### Records provided

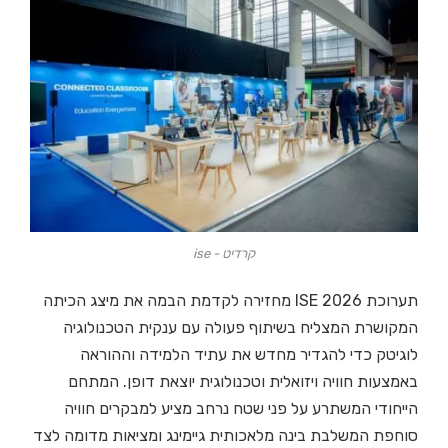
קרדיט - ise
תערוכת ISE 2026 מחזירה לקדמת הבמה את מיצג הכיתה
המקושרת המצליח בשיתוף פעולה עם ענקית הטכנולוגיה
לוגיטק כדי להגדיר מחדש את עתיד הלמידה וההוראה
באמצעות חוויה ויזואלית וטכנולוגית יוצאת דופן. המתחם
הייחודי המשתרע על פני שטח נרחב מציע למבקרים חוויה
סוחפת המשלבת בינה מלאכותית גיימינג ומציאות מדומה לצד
--
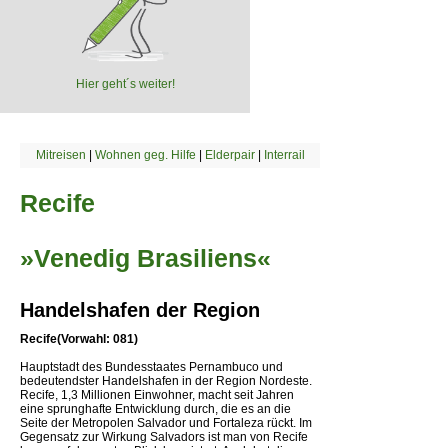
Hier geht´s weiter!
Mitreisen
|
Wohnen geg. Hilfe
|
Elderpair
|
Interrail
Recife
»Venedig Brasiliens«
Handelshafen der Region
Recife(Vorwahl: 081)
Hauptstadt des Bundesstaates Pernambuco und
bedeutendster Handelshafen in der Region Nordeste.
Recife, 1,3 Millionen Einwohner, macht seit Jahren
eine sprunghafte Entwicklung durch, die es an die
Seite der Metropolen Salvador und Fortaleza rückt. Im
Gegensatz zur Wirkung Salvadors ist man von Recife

### Work task
Repeat exactly the lines above from the one with "תערוכת ISE 2026" up to and including the one with "הייחודי המשתרע על". No other line belongs in the reply.

### Answer space
תערוכת ISE 2026 מחזירה לקדמת הבמה את מיצג הכיתה
המקושרת המצליח בשיתוף פעולה עם ענקית הטכנולוגיה
לוגיטק כדי להגדיר מחדש את עתיד הלמידה וההוראה
באמצעות חוויה ויזואלית וטכנולוגית יוצאת דופן. המתחם
הייחודי המשתרע על פני שטח נרחב מציע למבקרים חוויה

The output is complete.